24.5 Ecosystem Scorecard
Question:
Can third-party assurance be delivered consistently and accountably at scale?
24.6 Progressive Standards Scorecard
Question:
Is the practice mature and legitimate enough for a stronger institutional stage?
24.7 Recognition and Prestige Scorecard
Question:
Do the incentives reward the underlying objective rather than superficial measures?
24.8 Global Interoperability Scorecard
Question:
Can the evidence and assurance be understood and used across boundaries?

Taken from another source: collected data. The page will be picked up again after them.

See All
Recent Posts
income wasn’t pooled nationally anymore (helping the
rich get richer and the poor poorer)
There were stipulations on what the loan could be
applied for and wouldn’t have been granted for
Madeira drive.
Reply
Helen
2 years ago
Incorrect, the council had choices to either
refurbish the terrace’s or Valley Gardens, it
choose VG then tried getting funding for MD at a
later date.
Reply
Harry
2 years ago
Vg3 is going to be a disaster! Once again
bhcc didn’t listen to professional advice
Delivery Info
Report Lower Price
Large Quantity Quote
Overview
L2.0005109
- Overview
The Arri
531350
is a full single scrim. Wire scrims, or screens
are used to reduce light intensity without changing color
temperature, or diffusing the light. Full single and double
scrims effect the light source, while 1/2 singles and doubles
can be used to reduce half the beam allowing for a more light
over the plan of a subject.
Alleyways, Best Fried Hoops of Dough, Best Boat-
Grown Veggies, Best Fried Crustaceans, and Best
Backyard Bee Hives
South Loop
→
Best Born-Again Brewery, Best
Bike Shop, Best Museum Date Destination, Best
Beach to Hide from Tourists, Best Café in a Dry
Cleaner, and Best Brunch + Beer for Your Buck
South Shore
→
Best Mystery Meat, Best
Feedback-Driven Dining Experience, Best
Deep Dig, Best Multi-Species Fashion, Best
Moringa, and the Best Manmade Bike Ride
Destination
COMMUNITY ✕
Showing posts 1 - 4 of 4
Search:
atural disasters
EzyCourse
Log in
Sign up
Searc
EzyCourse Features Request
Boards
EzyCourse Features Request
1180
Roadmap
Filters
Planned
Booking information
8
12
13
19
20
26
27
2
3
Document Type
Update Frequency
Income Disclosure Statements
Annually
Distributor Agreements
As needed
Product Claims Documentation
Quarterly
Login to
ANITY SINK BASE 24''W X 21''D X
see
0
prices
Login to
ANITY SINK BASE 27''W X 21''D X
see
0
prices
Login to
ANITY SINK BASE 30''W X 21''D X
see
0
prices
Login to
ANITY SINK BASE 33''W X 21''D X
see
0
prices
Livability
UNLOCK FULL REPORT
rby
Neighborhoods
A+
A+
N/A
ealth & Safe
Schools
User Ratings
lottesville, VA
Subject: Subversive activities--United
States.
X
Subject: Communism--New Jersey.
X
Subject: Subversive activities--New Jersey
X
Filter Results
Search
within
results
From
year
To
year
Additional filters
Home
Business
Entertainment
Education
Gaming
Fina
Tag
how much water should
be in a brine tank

24.9 No Averaged Master Score
Standards Body should not combine all eight scorecards into one universal numerical rating.
A failed critical dimension should remain visible rather than being offset by unrelated strengths.
25. Unified Implementation Pathway
The foundations should be implemented as a staged program rather than eight disconnected projects.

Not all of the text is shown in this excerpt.